Klife - Introducing Kafka Consumer Groups, API preview & design discussion (RFC)

oliveiragahenrique · June 12, 2025, 8:44am

Hi everyone!

Some time ago, I released the first version of Klife (Klife - A Kafka client with performance gains over 10x), a Kafka client written from scratch in Elixir. At that time, it only supported producing messages. Since then, I’ve been working on implementing consumer group support, and as it nears completion, I’d love to gather feedback from the community — especially around the design of the API and any Kafka-related pain points you’ve experienced, even if they’re not directly tied to Klife’s interface.

Why This Post?

This post is a starting point for collaboration — a space to discuss Kafka consumer pain points and how Klife might help. I’m sharing the proposed API and internals to collect early feedback, but also to invite anyone who’s wrestled with Kafka on the BEAM to weigh in — whether it’s design suggestions, performance headaches or any small detail that’s made Kafka harder than it should be. No detail is too small.

Basic Usage Example

Here’s a simple example of how a consumer group is defined in Klife:

defmodule MyConsumerGroup do
  use Klife.Consumer.ConsumerGroup,
    client: MyClient,
    group_name: "my_group_name",
    topics: [
      [name: "my_consumer_topic"],
      [name: "my_consumer_topic_2"]
    ]

  @impl true
  def handle_record_batch(topic, partition, record_lists) do
    # Do some processing here!
  end
end

You define a module that implements the consumer group behaviour and pass configuration either via use (compile-time) or at start_link (runtime) depending on your needs. Then start it on your supervision tree.

Consumer Group Behaviour

@type action ::
        :commit | {:skip, String.t()} | {:move_to, String.t()} | :retry

@type callback_opts :: [
        {:handler_cooldown_ms, non_neg_integer()}
      ]

@callback handle_record_batch(topic :: String.t(), partition :: integer, list(Klife.Record.t())) ::
            action
            | {action, callback_opts}
            | list({action, Klife.Record.t()})
            | {list({action, Klife.Record.t()}), callback_opts}

@callback handle_consumer_start(topic :: String.t(), partition :: integer) :: :ok
@callback handle_consumer_stop(topic :: String.t(), partition :: integer, reason :: term) :: :ok

@optional_callbacks [handle_consumer_start: 2, handle_consumer_stop: 3]

The main callback is handle_record_batch/3, where the actual record processing happens.
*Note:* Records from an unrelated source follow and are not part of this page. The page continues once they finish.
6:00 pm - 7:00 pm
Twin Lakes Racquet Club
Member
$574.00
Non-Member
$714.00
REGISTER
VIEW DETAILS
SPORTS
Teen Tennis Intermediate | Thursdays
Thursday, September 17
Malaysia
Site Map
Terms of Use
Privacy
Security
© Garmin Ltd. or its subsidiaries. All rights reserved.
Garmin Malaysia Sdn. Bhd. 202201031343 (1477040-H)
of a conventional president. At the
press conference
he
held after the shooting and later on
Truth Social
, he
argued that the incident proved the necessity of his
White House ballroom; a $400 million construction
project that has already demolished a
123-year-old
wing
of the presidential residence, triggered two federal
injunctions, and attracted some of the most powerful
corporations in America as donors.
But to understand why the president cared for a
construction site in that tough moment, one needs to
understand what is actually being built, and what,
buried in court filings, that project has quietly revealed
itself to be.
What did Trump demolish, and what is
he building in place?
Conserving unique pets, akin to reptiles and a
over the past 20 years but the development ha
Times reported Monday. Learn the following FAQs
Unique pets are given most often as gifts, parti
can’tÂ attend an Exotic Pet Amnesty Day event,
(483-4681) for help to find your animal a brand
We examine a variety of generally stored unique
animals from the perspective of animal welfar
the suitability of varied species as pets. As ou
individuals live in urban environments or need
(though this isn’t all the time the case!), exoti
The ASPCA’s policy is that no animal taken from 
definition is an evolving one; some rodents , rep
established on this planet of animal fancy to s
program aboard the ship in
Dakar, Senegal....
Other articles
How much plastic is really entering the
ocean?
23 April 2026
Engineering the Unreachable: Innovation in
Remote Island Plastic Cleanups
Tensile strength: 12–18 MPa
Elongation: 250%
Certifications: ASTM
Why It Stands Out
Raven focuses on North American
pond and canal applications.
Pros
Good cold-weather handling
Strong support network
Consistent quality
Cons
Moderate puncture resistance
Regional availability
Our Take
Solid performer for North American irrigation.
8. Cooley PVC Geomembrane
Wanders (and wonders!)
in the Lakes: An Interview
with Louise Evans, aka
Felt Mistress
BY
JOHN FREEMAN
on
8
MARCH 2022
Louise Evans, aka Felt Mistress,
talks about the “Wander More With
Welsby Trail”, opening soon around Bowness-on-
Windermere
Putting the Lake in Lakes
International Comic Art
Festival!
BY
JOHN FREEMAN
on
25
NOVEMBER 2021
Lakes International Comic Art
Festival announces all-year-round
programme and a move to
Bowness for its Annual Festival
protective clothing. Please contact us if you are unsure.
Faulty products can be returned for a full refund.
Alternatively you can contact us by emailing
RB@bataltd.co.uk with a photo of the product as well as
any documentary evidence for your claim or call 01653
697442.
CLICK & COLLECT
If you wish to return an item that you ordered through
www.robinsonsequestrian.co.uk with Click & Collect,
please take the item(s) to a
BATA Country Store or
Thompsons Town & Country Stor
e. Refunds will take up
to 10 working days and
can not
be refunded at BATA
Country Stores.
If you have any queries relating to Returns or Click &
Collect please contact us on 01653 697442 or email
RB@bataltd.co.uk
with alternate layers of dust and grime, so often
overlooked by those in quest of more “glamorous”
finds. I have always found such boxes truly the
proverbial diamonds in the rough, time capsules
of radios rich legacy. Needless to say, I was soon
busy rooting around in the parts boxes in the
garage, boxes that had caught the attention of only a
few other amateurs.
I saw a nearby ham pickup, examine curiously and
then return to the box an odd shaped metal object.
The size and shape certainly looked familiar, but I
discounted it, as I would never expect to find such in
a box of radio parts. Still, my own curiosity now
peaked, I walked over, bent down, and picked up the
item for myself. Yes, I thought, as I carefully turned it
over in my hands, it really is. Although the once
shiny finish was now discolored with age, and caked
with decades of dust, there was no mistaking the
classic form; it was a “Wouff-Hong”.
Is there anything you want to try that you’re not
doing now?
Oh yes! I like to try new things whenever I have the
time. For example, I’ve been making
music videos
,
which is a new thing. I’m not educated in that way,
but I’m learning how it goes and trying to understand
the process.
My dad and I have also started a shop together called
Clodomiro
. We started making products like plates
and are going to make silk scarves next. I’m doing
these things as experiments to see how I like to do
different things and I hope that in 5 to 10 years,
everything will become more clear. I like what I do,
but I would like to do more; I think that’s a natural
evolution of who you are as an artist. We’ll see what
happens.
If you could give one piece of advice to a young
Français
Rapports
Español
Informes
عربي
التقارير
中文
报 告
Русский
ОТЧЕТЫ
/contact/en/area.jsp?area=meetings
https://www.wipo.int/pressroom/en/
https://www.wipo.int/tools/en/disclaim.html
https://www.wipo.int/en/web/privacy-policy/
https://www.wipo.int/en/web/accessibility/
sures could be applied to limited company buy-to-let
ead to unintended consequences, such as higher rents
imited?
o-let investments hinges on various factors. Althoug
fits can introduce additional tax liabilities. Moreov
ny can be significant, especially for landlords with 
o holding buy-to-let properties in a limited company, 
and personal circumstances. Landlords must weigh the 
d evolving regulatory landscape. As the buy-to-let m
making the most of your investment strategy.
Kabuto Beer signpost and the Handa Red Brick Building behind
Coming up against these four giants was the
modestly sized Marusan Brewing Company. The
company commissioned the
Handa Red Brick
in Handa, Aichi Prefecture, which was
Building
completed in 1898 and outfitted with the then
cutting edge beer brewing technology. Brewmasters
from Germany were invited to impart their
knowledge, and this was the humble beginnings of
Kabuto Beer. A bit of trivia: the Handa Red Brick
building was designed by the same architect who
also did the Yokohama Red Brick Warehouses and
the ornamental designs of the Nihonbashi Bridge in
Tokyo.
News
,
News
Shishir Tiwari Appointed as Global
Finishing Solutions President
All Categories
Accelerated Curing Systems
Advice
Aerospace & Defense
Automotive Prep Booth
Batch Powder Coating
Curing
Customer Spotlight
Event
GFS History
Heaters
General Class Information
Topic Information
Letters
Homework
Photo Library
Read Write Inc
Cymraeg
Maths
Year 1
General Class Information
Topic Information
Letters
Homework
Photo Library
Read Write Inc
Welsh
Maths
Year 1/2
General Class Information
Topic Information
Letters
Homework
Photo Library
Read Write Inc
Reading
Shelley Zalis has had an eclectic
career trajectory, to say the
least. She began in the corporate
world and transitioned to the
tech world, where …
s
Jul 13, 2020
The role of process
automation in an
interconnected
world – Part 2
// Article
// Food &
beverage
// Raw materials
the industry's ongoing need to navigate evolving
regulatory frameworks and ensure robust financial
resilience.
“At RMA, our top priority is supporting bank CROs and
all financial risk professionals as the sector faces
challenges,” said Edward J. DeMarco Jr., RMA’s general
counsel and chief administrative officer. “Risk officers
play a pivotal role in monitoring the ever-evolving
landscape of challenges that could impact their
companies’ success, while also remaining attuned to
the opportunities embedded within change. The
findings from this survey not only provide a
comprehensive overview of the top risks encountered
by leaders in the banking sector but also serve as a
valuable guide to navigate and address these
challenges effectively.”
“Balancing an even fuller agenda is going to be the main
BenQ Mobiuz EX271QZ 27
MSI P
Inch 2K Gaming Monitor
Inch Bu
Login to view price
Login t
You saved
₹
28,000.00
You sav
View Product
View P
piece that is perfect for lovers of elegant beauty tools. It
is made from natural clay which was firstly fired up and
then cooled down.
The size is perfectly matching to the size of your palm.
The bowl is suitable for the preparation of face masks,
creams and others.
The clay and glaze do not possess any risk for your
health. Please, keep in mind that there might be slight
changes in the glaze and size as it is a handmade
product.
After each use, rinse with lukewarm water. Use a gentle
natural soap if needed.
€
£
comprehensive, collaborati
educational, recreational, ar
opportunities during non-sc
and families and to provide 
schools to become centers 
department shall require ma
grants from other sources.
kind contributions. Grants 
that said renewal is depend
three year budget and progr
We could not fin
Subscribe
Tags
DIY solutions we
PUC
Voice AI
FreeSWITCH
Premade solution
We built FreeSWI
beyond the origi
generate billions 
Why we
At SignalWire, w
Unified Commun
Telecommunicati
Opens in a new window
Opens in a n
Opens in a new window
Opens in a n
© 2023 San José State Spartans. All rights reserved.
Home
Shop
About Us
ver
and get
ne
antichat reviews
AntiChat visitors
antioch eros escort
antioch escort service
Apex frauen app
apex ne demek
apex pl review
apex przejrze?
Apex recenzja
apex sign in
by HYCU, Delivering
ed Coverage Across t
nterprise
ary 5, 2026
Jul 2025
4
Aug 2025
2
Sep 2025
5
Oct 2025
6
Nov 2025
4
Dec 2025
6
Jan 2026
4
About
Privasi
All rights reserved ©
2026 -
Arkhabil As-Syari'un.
The records are guaranteed to be ordered, and the return value tells Klife what to do with each one:

:commit - everything went fine, commit the record
{:skip, reason} - commit the record but note the reason for skipping it on commit metadata
{:move_to, topic} - commit the record and send it to another topic (for retries or DLQs), also note it on commit metadata
:retry - do NOT commit; requeue the record on the internal queue for another processing cycle with bumped attempt count

Response example:

[
  {:commit, rec1},
  {{:skip, "validation failed"}, rec2},
  {{:move_to, "my_dlq_topic"}, rec3},
  {:commit, rec4},
  {:retry, rec5}
]

If you return a single action (:commit, {:skip, reason}, etc), it will be applied to all records in the batch (i.e., it’s shorthand for the full list).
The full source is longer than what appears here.